Dans sa méta-analyse révolutionnaire publiée en 2010, Julianne Holt-Lunstad a démontré que les personnes ayant des liens sociaux solides sont 50 % moins susceptibles de mourir au cours d’une période donnée que celles qui ont moins de liens sociaux. La méta-analyse a combiné les données de 148 études répertoriant les habitudes sociales de plus de 300 000 personnes dans le monde. L’équipe de recherche a développé un codage approfondi pour les variables qui pourraient être pondérées pour obtenir l’effet d’amplitude globale du lien social sur la santé. Ces résultats ont été confirmés par une méta-analyse de suivi publiée en 2015 qui a élargi l’échantillon à plus de 3,4 millions de personnes dans le monde et a révélé plus de nuances. À titre d’exemple, on y apprend qu’une meilleure qualité relationnelle augmente le taux d’ocytocine (souvent appelée « l’hormone de l’amour ») et que la présence d’une personne de confiance, ou même simplement le fait de penser à elle, réduit les réponses cardiovasculaires et neuroendocrines associées au stress. Mais l’élément le plus intéressant qu’a révélé cette étude, selon moi, est que contre toute attente, les deux plus importants facteurs prédicteurs de longévité tous facteurs confondus se sont avérés être les relations personnelles de confiance et l’intégration sociale. Cela donne de quoi réfléchir…

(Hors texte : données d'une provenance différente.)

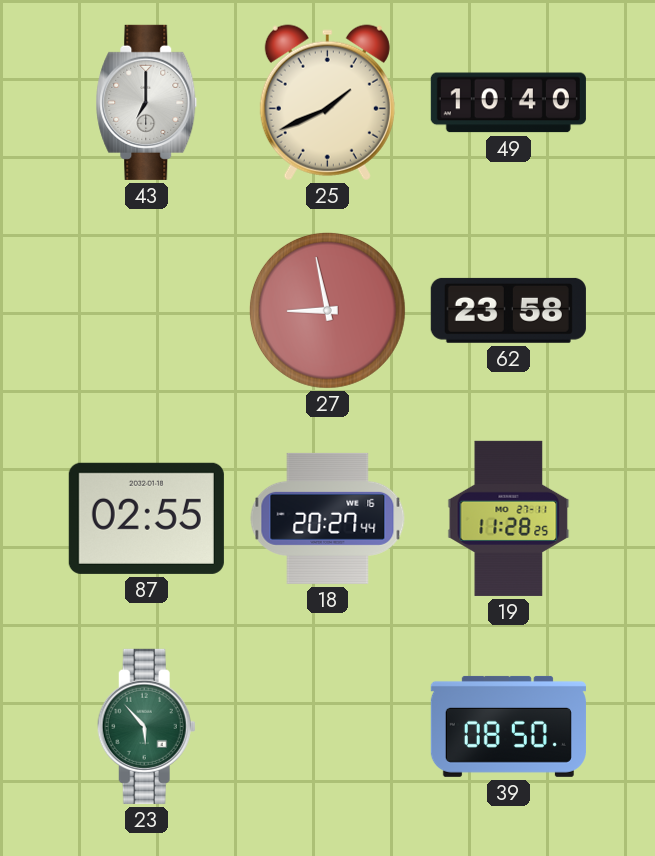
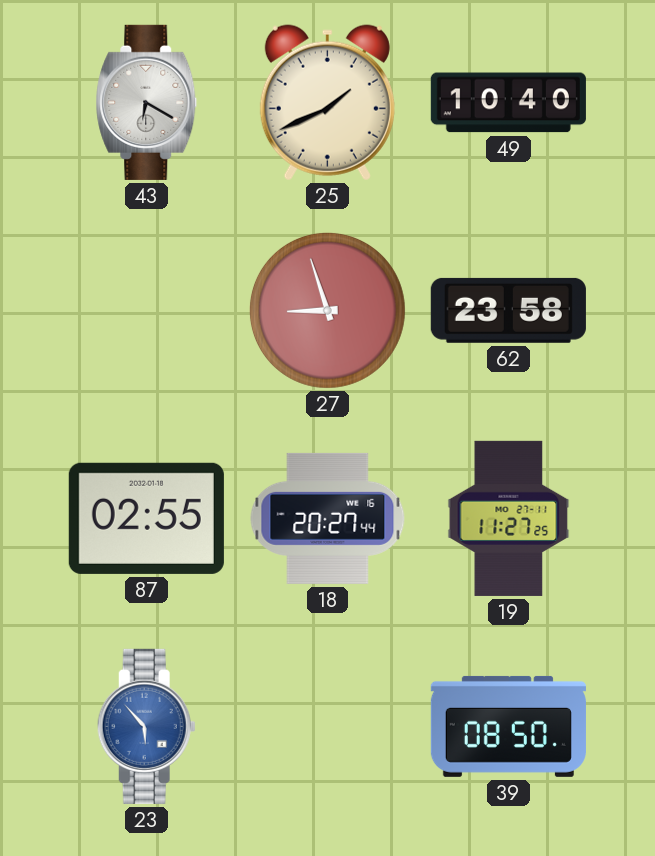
43: 7:00 -> 6:20
27: 8:58 -> 8:57
19: 11:28 -> 11:27
23 dial: green -> blue
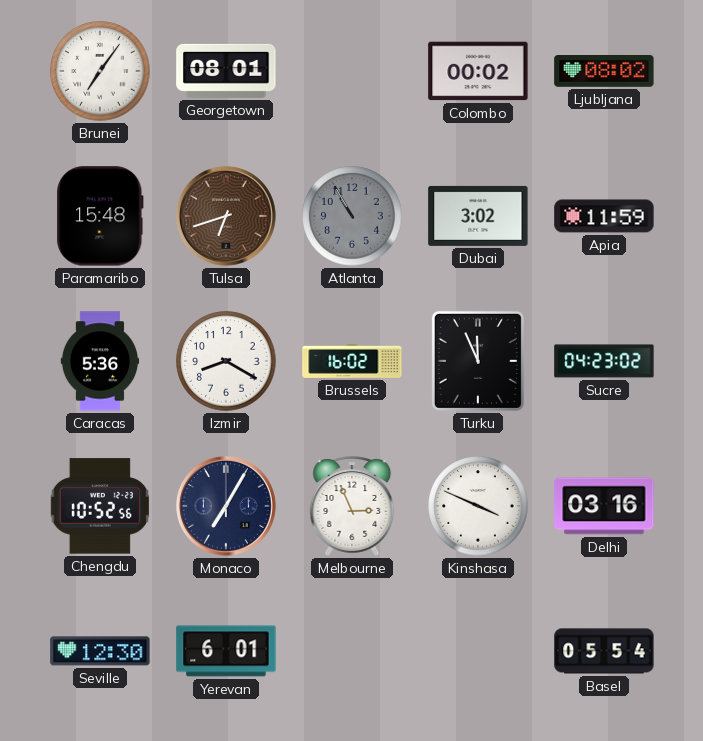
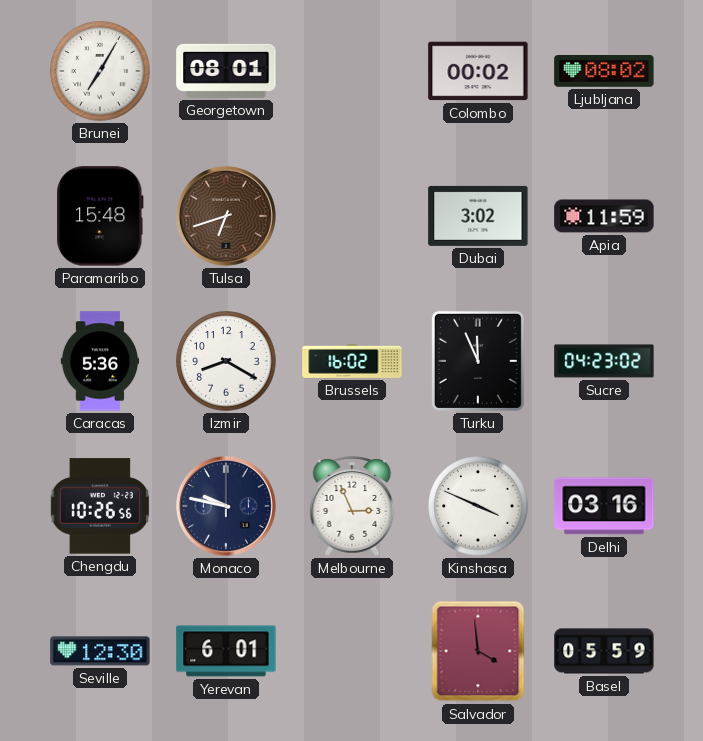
Brunei: 7:06 -> 7:05
Atlanta: 10:55 -> none
Chengdu: 10:52 -> 10:26
Monaco: 7:05 -> 9:47
Salvador: none -> 3:59
Basel: 05:54 -> 05:59
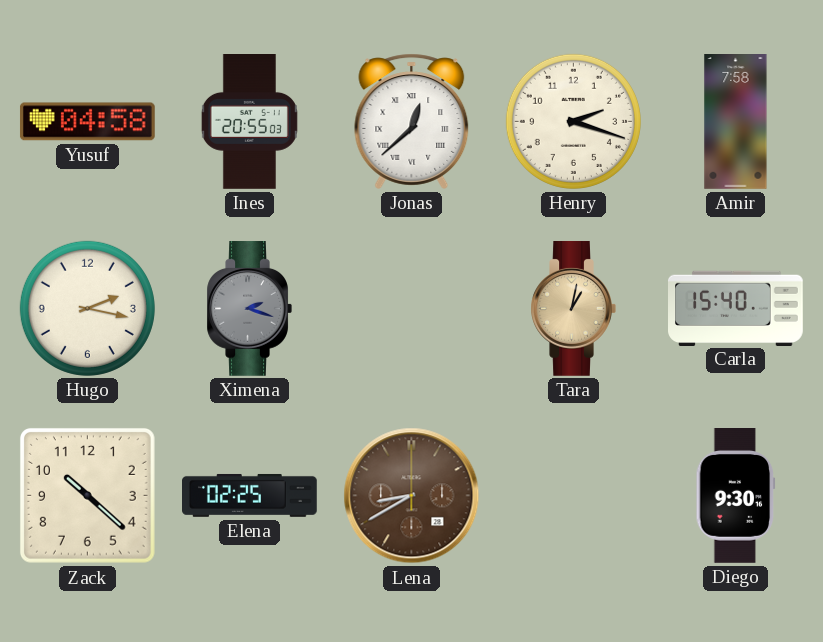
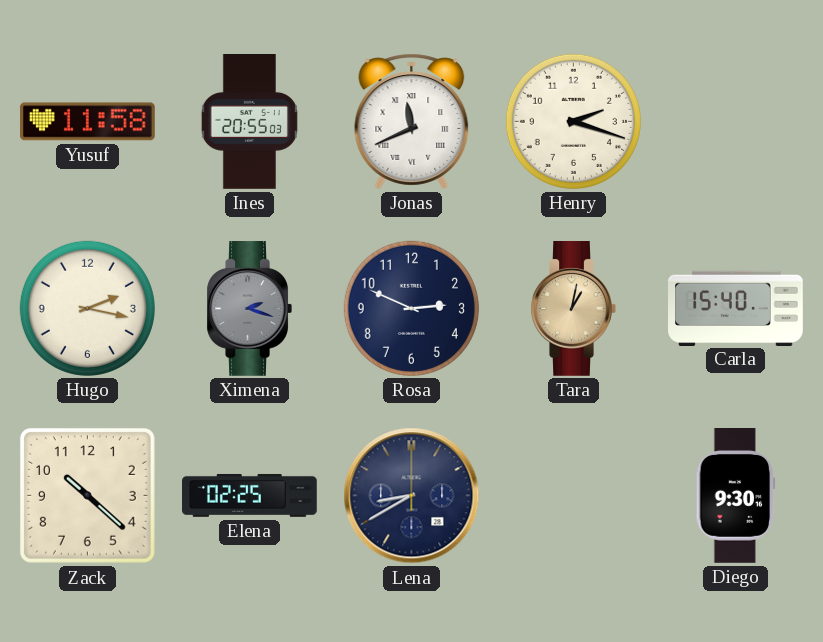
Yusuf: 04:58 -> 11:58
Jonas: 12:38 -> 11:41
Amir: 7:58 -> none
Rosa: none -> 2:49
Lena dial: brown -> navy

Puisque l’inclusion sociale s’avère être un déterminant de santé majeur, sinon LE plus important en matière non seulement de qualité de vie mais aussi de longévité, souvent négligée, nous devons en tenir compte dans l’évaluation de l’état de santé des individus et de la population, et mettre en place des mesures concrètes d’inclusion sociale. Pourquoi ne pas en tenir compte dans les aménagements urbains et l’organisation de la société ? Offrir des mesures économiques incitatives et promouvoir les bienfaits associés à l’inclusion sociale ? À la lumière des récentes catastrophes survenues dans les centres d’hébergement et de soins de longue durée (CHSLD) et des statistiques concernant l’augmentation de l’anxiété et de la dépression chez les enfants et les adolescents, les interventions de connectivité sociale pourraient potentiellement aider à réduire ces fléaux dans les différents groupes d’âge. Certains programmes jumelant les personnes âgées et les garderies et d’autres qui offrent aux étudiants la possibilité d’habiter en résidence pour personnes âgées à tarif réduit en échange de services et d’accompagnement ont déjà fait leurs preuves.
En conclusion
Le système capitaliste actuel basé sur de vielles notions patriarcales de compétition et de productivité néglige l’importance de l’intégration et de la collaboration au sein de la communauté pour notre santé mentale et physique. Souhaitons que cette période de confinement nous permette de prendre conscience de notre profond besoin de cohésion sociale et de la nécessité d’entretenir et de valoriser nos liens personnels et sociaux. La règle fondamentale qui sous-tend toutes les médecines étant Primum non nocere (premièrement, ne pas nuire), il serait d’une importance capitale dans le futur de s’assurer qu’en tentant d’éviter un mal comme une infection, on n’expose pas la population à un autre mal peut-être encore plus pernicieux via l’isolement social et l’amplification de la peur de l’autre. Du namasté ou namaskar des Indiens (le divin en moi s’incline devant le divin en toi) au In Lakesh (je suis un autre toi) des Mayas, la sagesse populaire millénaire nous rappelle que nous sommes des parcelles d’un tout unifié.